The macro-mountain of the Vrbas river at the mouth of the Sava is called Lijevče polje, and the name refers to the plain which extends from the left bank of Vrbas, downstream from Klašnica, in a length of around 34 kilometres. Towards the north the depression funnel extends and it almost reaches to Gradiška, so that the Sava river is its northern border. It is roughly in the beginning of Vrbas, between Sava in the north, Prosara in the west, Motajica in the east, and Kozara in the southwest. The western border of the plain is determined by contour lines of 120 metres above sea level towards Potkozarje. The total area of the field is about 500 kilometres. The boundaries give the plain a roughly triangular outline.

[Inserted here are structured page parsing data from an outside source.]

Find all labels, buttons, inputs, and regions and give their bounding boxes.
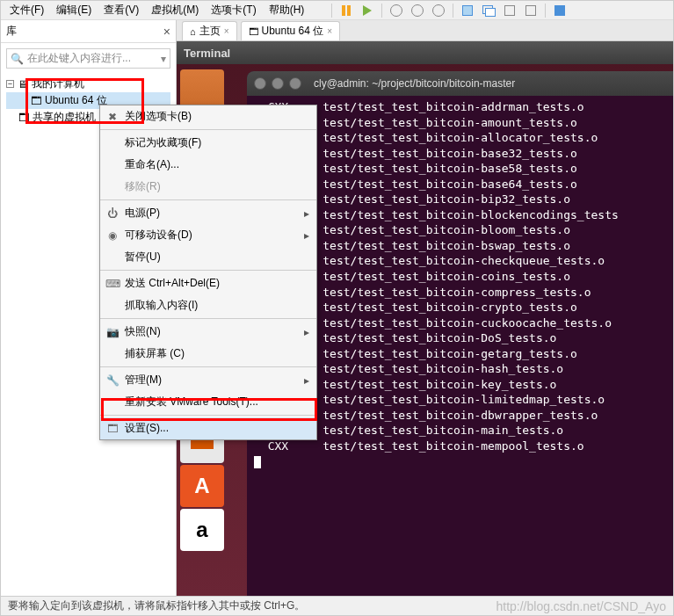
submenu-arrow-icon: ▸ (304, 207, 309, 220)
submenu-arrow-icon: ▸ (304, 374, 309, 387)
watermark: http://blog.csdn.net/CSND_Ayo (496, 599, 666, 613)
window-min-icon[interactable] (272, 77, 284, 90)
snapshot-mgr-icon[interactable] (430, 3, 447, 18)
tab-home[interactable]: ⌂ 主页 × (182, 21, 237, 40)
ctx-remove: 移除(R) (100, 176, 316, 198)
search-placeholder: 在此处键入内容进行... (27, 51, 131, 66)
submenu-arrow-icon: ▸ (304, 229, 309, 242)
computer-icon: 🖥 (18, 78, 28, 91)
home-icon: ⌂ (190, 26, 196, 37)
cd-icon: ◉ (105, 228, 120, 243)
ctx-send-cad[interactable]: ⌨发送 Ctrl+Alt+Del(E) (100, 272, 316, 294)
snapshot-icon[interactable] (388, 3, 405, 18)
statusbar: 要将输入定向到该虚拟机，请将鼠标指针移入其中或按 Ctrl+G。 http://… (1, 596, 673, 615)
menu-view[interactable]: 查看(V) (98, 1, 144, 19)
keyboard-icon: ⌨ (105, 277, 120, 291)
ctx-pause[interactable]: 暂停(U) (100, 246, 316, 268)
ctx-power[interactable]: ⏻电源(P)▸ (100, 202, 316, 224)
settings-icon: 🗔 (105, 422, 120, 436)
ctx-snapshot[interactable]: 📷快照(N)▸ (100, 321, 316, 343)
view2-icon[interactable] (480, 3, 497, 18)
terminal-titlebar: cly@admin: ~/project/bitcoin/bitcoin-mas… (247, 71, 673, 96)
window-max-icon[interactable] (289, 77, 301, 90)
ctx-manage[interactable]: 🔧管理(M)▸ (100, 369, 316, 391)
search-icon: 🔍 (11, 53, 24, 65)
snapshot-revert-icon[interactable] (409, 3, 426, 18)
vm-icon: 🗔 (31, 95, 41, 107)
tab-strip: ⌂ 主页 × 🗔 Ubuntu 64 位 × (177, 20, 673, 41)
vm-icon: 🗔 (249, 26, 258, 37)
close-tab-icon: ✖ (105, 110, 120, 124)
context-menu: ✖关闭选项卡(B) 标记为收藏项(F) 重命名(A)... 移除(R) ⏻电源(… (99, 105, 317, 440)
ctx-close-tab[interactable]: ✖关闭选项卡(B) (100, 105, 316, 127)
submenu-arrow-icon: ▸ (304, 326, 309, 338)
launcher-amazon[interactable]: a (180, 509, 224, 551)
view5-icon[interactable] (551, 3, 569, 18)
window-close-icon[interactable] (254, 77, 266, 90)
ctx-settings[interactable]: 🗔设置(S)... (100, 417, 316, 439)
ctx-favorite[interactable]: 标记为收藏项(F) (100, 132, 316, 154)
tree-root[interactable]: − 🖥 我的计算机 (6, 76, 170, 92)
chevron-down-icon: ▾ (161, 53, 166, 65)
menu-vm[interactable]: 虚拟机(M) (146, 1, 204, 19)
play-button[interactable] (359, 3, 376, 18)
toolbar (326, 1, 572, 20)
snapshot-icon: 📷 (105, 325, 120, 339)
library-title: 库 (6, 24, 17, 39)
view3-icon[interactable] (501, 3, 518, 18)
close-icon[interactable]: × (327, 26, 332, 36)
ctx-grab-input[interactable]: 抓取输入内容(I) (100, 294, 316, 316)
pause-button[interactable] (337, 3, 355, 18)
status-text: 要将输入定向到该虚拟机，请将鼠标指针移入其中或按 Ctrl+G。 (8, 598, 305, 613)
search-input[interactable]: 🔍 在此处键入内容进行... ▾ (6, 48, 170, 69)
ctx-reinstall-tools[interactable]: 重新安装 VMware Tools(T)... (100, 391, 316, 413)
power-icon: ⏻ (105, 207, 120, 221)
menu-file[interactable]: 文件(F) (4, 1, 49, 19)
gnome-menubar: Terminal (177, 41, 673, 64)
close-icon[interactable]: × (224, 26, 229, 36)
view1-icon[interactable] (459, 3, 476, 18)
wrench-icon: 🔧 (105, 373, 120, 388)
view4-icon[interactable] (522, 3, 540, 18)
menu-edit[interactable]: 编辑(E) (51, 1, 97, 19)
launcher-software[interactable]: A (180, 465, 224, 507)
menu-tabs[interactable]: 选项卡(T) (206, 1, 261, 19)
close-icon[interactable]: × (163, 25, 170, 39)
tab-vm[interactable]: 🗔 Ubuntu 64 位 × (241, 21, 341, 40)
menu-help[interactable]: 帮助(H) (264, 1, 310, 19)
shared-icon: 🗔 (18, 112, 29, 124)
ctx-capture[interactable]: 捕获屏幕 (C) (100, 343, 316, 365)
ctx-rename[interactable]: 重命名(A)... (100, 154, 316, 176)
ctx-removable[interactable]: ◉可移动设备(D)▸ (100, 224, 316, 246)
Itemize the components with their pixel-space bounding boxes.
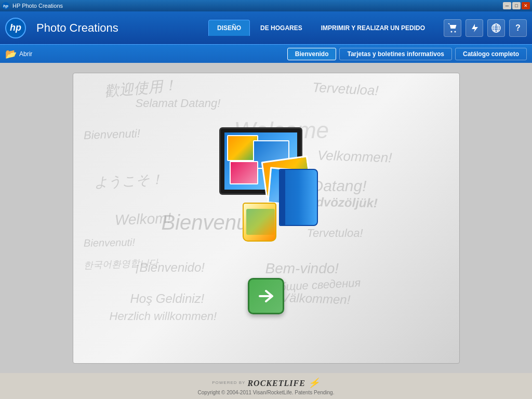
mug-handle	[275, 214, 276, 232]
svg-point-0	[451, 31, 453, 32]
bg-text-11: Bienvenuti!	[83, 236, 135, 249]
mug-design	[246, 209, 275, 235]
minimize-button[interactable]: ─	[503, 2, 511, 9]
bg-text-15: Hoş Geldiniz!	[130, 291, 205, 306]
arrow-right-icon	[256, 286, 276, 307]
toolbar: 📂 Abrir Bienvenido Tarjetas y boletines …	[0, 44, 532, 63]
catalogo-tab[interactable]: Catálogo completo	[455, 48, 527, 60]
hp-logo: hp	[5, 18, 26, 38]
header-icons: ?	[444, 19, 527, 37]
folder-icon: 📂	[5, 48, 17, 60]
bg-text-18: 한국어환영합니다	[83, 256, 158, 271]
bg-text-17: Herzlich willkommen!	[110, 310, 217, 323]
svg-point-1	[455, 31, 456, 32]
footer: POWERED BY RocketLife ⚡ Copyright © 2004…	[0, 373, 532, 399]
product-image	[193, 122, 339, 268]
titlebar: hp HP Photo Creations ─ □ ✕	[0, 0, 532, 11]
hp-logo-text: hp	[10, 22, 21, 33]
close-button[interactable]: ✕	[522, 2, 530, 9]
open-folder[interactable]: 📂 Abrir	[5, 48, 32, 60]
app-title: Photo Creations	[36, 21, 198, 35]
header: hp Photo Creations DISEÑODE HOGARESIMPRI…	[0, 11, 532, 44]
mug-graphic	[243, 203, 279, 244]
globe-icon-button[interactable]	[487, 19, 505, 37]
nav-tab-diseno[interactable]: DISEÑO	[208, 20, 250, 36]
maximize-button[interactable]: □	[512, 2, 521, 9]
cart-icon-button[interactable]	[444, 19, 461, 37]
titlebar-title: HP Photo Creations	[12, 3, 63, 9]
titlebar-controls: ─ □ ✕	[503, 2, 530, 9]
bg-text-6: ようこそ！	[94, 170, 164, 192]
lightning-icon-button[interactable]	[466, 19, 483, 37]
powered-by: POWERED BY RocketLife ⚡	[212, 377, 320, 389]
book-spine	[280, 170, 285, 225]
nav-tabs: DISEÑODE HOGARESIMPRIMIR Y REALIZAR UN P…	[208, 20, 433, 36]
bg-text-9: Welkom!	[114, 210, 171, 229]
bg-text-3: Tervetuloa!	[312, 79, 379, 99]
titlebar-left: hp HP Photo Creations	[2, 2, 63, 9]
bg-text-2: Selamat Datang!	[136, 97, 221, 110]
bienvenido-tab[interactable]: Bienvenido	[287, 48, 337, 60]
tarjetas-tab[interactable]: Tarjetas y boletines informativos	[339, 48, 452, 60]
main-content: 歡迎使用！ Selamat Datang! Tervetuloa! Bienve…	[0, 63, 532, 373]
welcome-card: 歡迎使用！ Selamat Datang! Tervetuloa! Bienve…	[73, 73, 460, 364]
start-button[interactable]	[248, 278, 284, 314]
rocketlife-brand: RocketLife ⚡	[247, 377, 320, 389]
help-icon-button[interactable]: ?	[509, 19, 527, 37]
powered-by-text: POWERED BY	[212, 380, 245, 385]
copyright-text: Copyright © 2004-2011 Visan/RocketLife. …	[198, 390, 335, 395]
nav-tab-imprimir[interactable]: IMPRIMIR Y REALIZAR UN PEDIDO	[313, 20, 433, 36]
book-graphic	[279, 169, 318, 226]
bg-text-4: Bienvenuti!	[83, 127, 140, 142]
open-label: Abrir	[19, 50, 32, 58]
bg-text-1: 歡迎使用！	[103, 75, 178, 101]
titlebar-hp-icon: hp	[2, 2, 9, 9]
mug-body	[243, 203, 276, 242]
bg-text-16: Välkommen!	[281, 290, 350, 307]
nav-tab-hogares[interactable]: DE HOGARES	[252, 20, 311, 36]
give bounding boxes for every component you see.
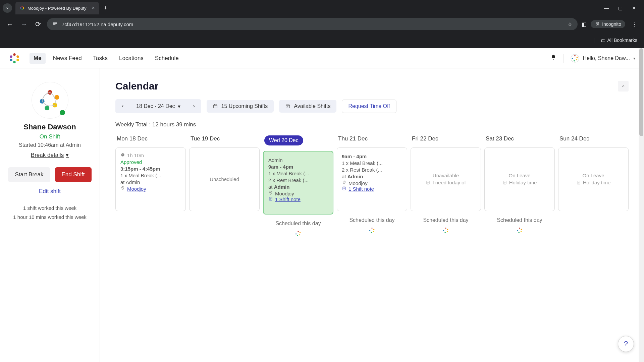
svg-point-2	[23, 8, 24, 9]
calendar-title: Calendar	[115, 80, 158, 92]
browser-menu-button[interactable]: ⋮	[629, 19, 639, 29]
collapse-button[interactable]	[618, 81, 629, 92]
user-greeting: Hello, Shane Daw...	[583, 55, 630, 61]
location-row: Moodjoy	[342, 180, 402, 186]
nav-item-me[interactable]: Me	[30, 53, 46, 64]
nav-item-tasks[interactable]: Tasks	[89, 53, 112, 64]
svg-point-3	[22, 9, 23, 10]
vertical-scrollbar[interactable]	[639, 48, 644, 362]
start-break-button[interactable]: Start Break	[8, 167, 50, 182]
svg-point-33	[296, 233, 297, 234]
day-column: Sat 23 DecOn LeaveHoliday timeScheduled …	[484, 135, 555, 237]
shift-card[interactable]: On LeaveHoliday time	[558, 147, 629, 211]
svg-point-29	[298, 231, 299, 232]
day-column: Fri 22 DecUnavailableI need today ofSche…	[411, 135, 481, 237]
site-info-icon[interactable]	[52, 21, 58, 27]
svg-point-36	[371, 228, 372, 229]
app-logo[interactable]	[9, 53, 20, 64]
location-link[interactable]: Moodjoy	[127, 186, 146, 192]
note-icon	[268, 196, 273, 202]
browser-tab[interactable]: Moodjoy - Powered By Deputy ×	[15, 2, 99, 14]
notifications-button[interactable]	[550, 54, 557, 62]
scrollbar-thumb[interactable]	[639, 48, 643, 136]
stat-shifts-worked: 1 shift worked this week	[8, 203, 92, 213]
svg-point-32	[297, 235, 298, 236]
shift-card[interactable]: Admin9am - 4pm1 x Meal Break (...2 x Res…	[263, 151, 333, 215]
chevron-right-icon	[192, 104, 196, 109]
svg-point-7	[16, 55, 19, 58]
back-button[interactable]: ←	[5, 19, 15, 29]
chevron-up-icon	[621, 84, 626, 88]
day-label: Mon 18 Dec	[115, 135, 186, 142]
next-week-button[interactable]	[186, 99, 201, 113]
svg-point-5	[20, 7, 21, 8]
shift-at: at Admin	[120, 179, 181, 185]
browser-chrome: Moodjoy - Powered By Deputy × + — ▢ ✕ ← …	[0, 0, 644, 48]
svg-point-31	[299, 234, 300, 235]
shift-time: 9am - 4pm	[342, 154, 402, 159]
scheduled-this-day-label: Scheduled this day	[411, 217, 481, 223]
forward-button[interactable]: →	[19, 19, 29, 29]
svg-point-15	[576, 59, 578, 60]
calendar-icon	[213, 104, 218, 109]
bookmark-star-icon[interactable]: ☆	[568, 21, 572, 27]
available-shifts-button[interactable]: Available Shifts	[279, 100, 336, 113]
nav-item-news-feed[interactable]: News Feed	[49, 53, 86, 64]
minimize-button[interactable]: —	[604, 5, 609, 11]
shift-note-row[interactable]: 1 Shift note	[342, 186, 402, 192]
break-details-link[interactable]: Break details ▾	[31, 152, 69, 159]
unscheduled-label: Unscheduled	[210, 176, 239, 182]
tab-bar: Moodjoy - Powered By Deputy × + — ▢ ✕	[0, 0, 644, 16]
status-label: On Leave	[508, 173, 530, 178]
profile-avatar[interactable]	[32, 82, 68, 119]
shift-card[interactable]: On LeaveHoliday time	[484, 147, 555, 211]
svg-point-39	[371, 232, 372, 233]
meal-break: 1 x Meal Break (...	[268, 171, 328, 176]
shift-card[interactable]: UnavailableI need today of	[411, 147, 481, 211]
scheduled-avatar[interactable]	[442, 227, 449, 234]
nav-item-locations[interactable]: Locations	[115, 53, 148, 64]
shift-title: Admin	[268, 157, 328, 163]
tab-search-button[interactable]	[3, 3, 12, 13]
nav-item-schedule[interactable]: Schedule	[151, 53, 183, 64]
status-note: Holiday time	[502, 180, 537, 185]
shift-card[interactable]: 1h 10mApproved3:15pm - 4:45pm1 x Meal Br…	[115, 147, 186, 211]
edit-shift-link[interactable]: Edit shift	[8, 188, 92, 195]
prev-week-button[interactable]	[115, 99, 130, 113]
maximize-button[interactable]: ▢	[618, 5, 623, 11]
svg-point-9	[13, 61, 15, 63]
tab-close-button[interactable]: ×	[92, 5, 95, 11]
request-time-off-button[interactable]: Request Time Off	[342, 100, 396, 113]
url-bar[interactable]: 7cf47d19112152.na.deputy.com ☆	[47, 18, 578, 30]
scheduled-avatar[interactable]	[368, 227, 376, 234]
reload-button[interactable]: ⟳	[33, 19, 43, 29]
calendar-controls: 18 Dec - 24 Dec ▾ 15 Upcoming Shifts Ava…	[115, 99, 629, 113]
panel-icon[interactable]: ◧	[582, 21, 587, 27]
close-window-button[interactable]: ✕	[632, 5, 636, 11]
shift-note-row[interactable]: 1 Shift note	[268, 196, 328, 202]
all-bookmarks-button[interactable]: 🗀 All Bookmarks	[601, 38, 637, 43]
svg-point-26	[122, 187, 123, 188]
end-shift-button[interactable]: End Shift	[55, 167, 92, 182]
location-icon	[342, 180, 346, 186]
new-tab-button[interactable]: +	[104, 5, 107, 12]
shift-card[interactable]: Unscheduled	[189, 147, 260, 211]
svg-point-6	[13, 53, 15, 55]
shift-card[interactable]: 9am - 4pm1 x Meal Break (...2 x Rest Bre…	[337, 147, 407, 211]
week-range-dropdown[interactable]: 18 Dec - 24 Dec ▾	[130, 103, 186, 110]
window-controls: — ▢ ✕	[604, 5, 641, 11]
svg-point-52	[517, 230, 518, 231]
help-button[interactable]: ?	[618, 336, 634, 352]
status-label: On Leave	[582, 173, 604, 178]
user-menu[interactable]: Hello, Shane Daw... ▾	[564, 54, 635, 63]
tab-title: Moodjoy - Powered By Deputy	[28, 6, 87, 11]
incognito-indicator[interactable]: Incognito	[591, 20, 625, 28]
svg-point-40	[369, 230, 370, 231]
days-grid: Mon 18 Dec1h 10mApproved3:15pm - 4:45pm1…	[115, 135, 629, 237]
status-dot-icon	[59, 109, 66, 116]
scheduled-avatar[interactable]	[516, 227, 523, 234]
profile-status: On Shift	[8, 133, 92, 140]
upcoming-shifts-button[interactable]: 15 Upcoming Shifts	[207, 100, 274, 113]
note-icon	[342, 186, 346, 192]
scheduled-avatar[interactable]	[294, 230, 302, 237]
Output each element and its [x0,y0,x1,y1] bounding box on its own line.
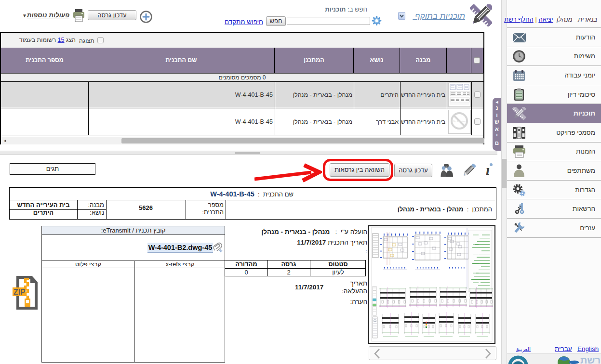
svg-text:No Preview: No Preview [453,120,466,123]
W-4-401-B-45: W-4-401-B-45מנהלן - בנארית - מנהלןהיתרים… [1,81,483,108]
W-4-401-B-45: W-4-401-B-45מנהלן - בנארית - מנהלןאבני ד… [1,108,483,135]
svg-text:ZIP: ZIP [13,288,26,296]
svg-text:..: .. [446,164,447,167]
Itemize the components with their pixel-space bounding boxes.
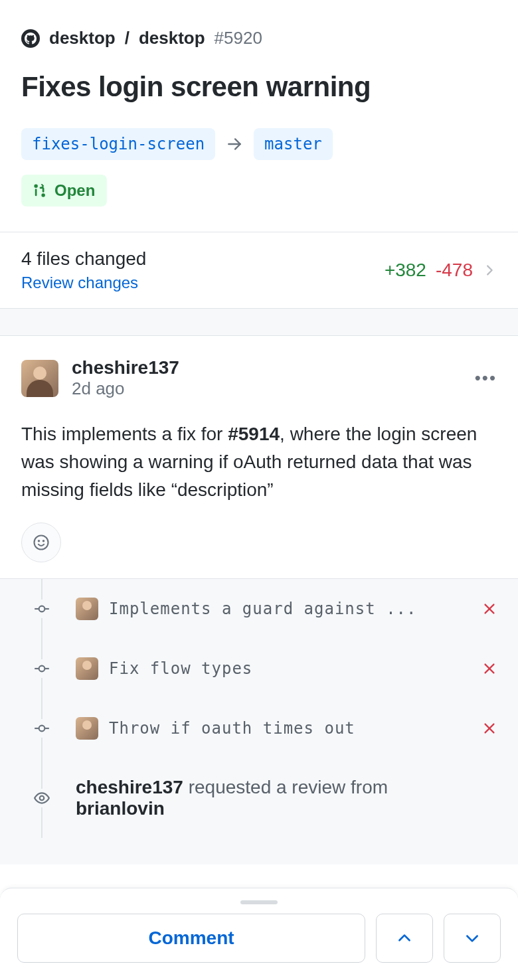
- drag-handle[interactable]: [240, 900, 278, 904]
- diff-deletions: -478: [436, 260, 473, 281]
- diff-additions: +382: [385, 260, 426, 281]
- pr-status-label: Open: [54, 181, 95, 200]
- files-changed-row[interactable]: 4 files changed Review changes +382 -478: [0, 232, 518, 308]
- commit-icon: [33, 600, 51, 618]
- svg-point-1: [35, 536, 48, 550]
- section-divider: [0, 308, 518, 336]
- breadcrumb-repo[interactable]: desktop: [139, 28, 205, 48]
- commit-message: Fix flow types: [109, 659, 472, 678]
- avatar: [76, 717, 98, 740]
- branch-target[interactable]: master: [254, 128, 333, 160]
- next-button[interactable]: [444, 914, 501, 963]
- breadcrumb-slash: /: [125, 28, 130, 48]
- commit-message: Throw if oauth times out: [109, 719, 472, 738]
- comment-timestamp: 2d ago: [72, 378, 179, 399]
- timeline-commit[interactable]: Throw if oauth times out: [21, 698, 497, 758]
- arrow-right-icon: [226, 135, 243, 153]
- branch-source[interactable]: fixes-login-screen: [21, 128, 215, 160]
- avatar: [76, 657, 98, 680]
- timeline-commit[interactable]: Fix flow types: [21, 639, 497, 698]
- pr-status-badge: Open: [21, 175, 107, 206]
- eye-icon: [33, 789, 51, 807]
- breadcrumb: desktop / desktop #5920: [21, 28, 497, 48]
- timeline-commit[interactable]: Implements a guard against ...: [21, 579, 497, 639]
- svg-point-9: [39, 666, 45, 672]
- review-changes-link[interactable]: Review changes: [21, 274, 146, 292]
- timeline-review-request: cheshire137 requested a review from bria…: [21, 758, 497, 838]
- issue-reference-link[interactable]: #5914: [228, 424, 280, 444]
- pr-number: #5920: [215, 28, 262, 48]
- avatar: [76, 598, 98, 620]
- commit-icon: [33, 659, 51, 678]
- bottom-sheet: Comment: [0, 888, 518, 980]
- comment-author[interactable]: cheshire137: [72, 357, 179, 378]
- svg-point-4: [39, 606, 45, 612]
- comment-overflow-menu[interactable]: •••: [475, 368, 497, 388]
- add-reaction-button[interactable]: [21, 523, 61, 562]
- commit-message: Implements a guard against ...: [109, 600, 472, 618]
- comment-button[interactable]: Comment: [17, 914, 365, 963]
- review-request-actor[interactable]: cheshire137: [76, 777, 183, 797]
- svg-point-2: [39, 540, 39, 541]
- prev-button[interactable]: [376, 914, 433, 963]
- breadcrumb-owner[interactable]: desktop: [49, 28, 116, 48]
- status-fail-icon[interactable]: [482, 661, 497, 676]
- smiley-icon: [32, 533, 50, 552]
- commit-icon: [33, 719, 51, 738]
- review-request-target[interactable]: brianlovin: [76, 798, 165, 819]
- avatar[interactable]: [21, 360, 58, 397]
- status-fail-icon[interactable]: [482, 721, 497, 736]
- svg-point-14: [39, 726, 45, 732]
- svg-point-3: [43, 540, 44, 541]
- github-logo-icon: [21, 29, 40, 48]
- pr-title: Fixes login screen warning: [21, 71, 497, 103]
- svg-point-19: [40, 796, 44, 801]
- status-fail-icon[interactable]: [482, 602, 497, 616]
- chevron-up-icon: [396, 930, 413, 947]
- comment-body: This implements a fix for #5914, where t…: [21, 420, 497, 504]
- chevron-down-icon: [464, 930, 481, 947]
- timeline: Implements a guard against ... Fix flow …: [0, 578, 518, 864]
- git-pull-request-icon: [33, 183, 48, 198]
- chevron-right-icon: [482, 263, 497, 278]
- files-changed-count: 4 files changed: [21, 248, 146, 270]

Crossing over soft alluvial soil, the Vrbas river and its tributaries have changed their courses, creating numerous meanders, backwaters and breaking new beds. In 1943, Vrbas broke a new mouth of the Sava, around 350 metres upstream from the previous one. The part by the Sava is of alluvial-barred character and is partly exposed to the annual floodings of Sava.
The large ponds of Bradač and Jovač are still visible on satellite image. Matura is the old course of the Vrbas, which bed tends to move eastward. The earliest mention of this stream is from 1443, when it was recorded in a charter as „aqua piscatura Mlaterma vocata“.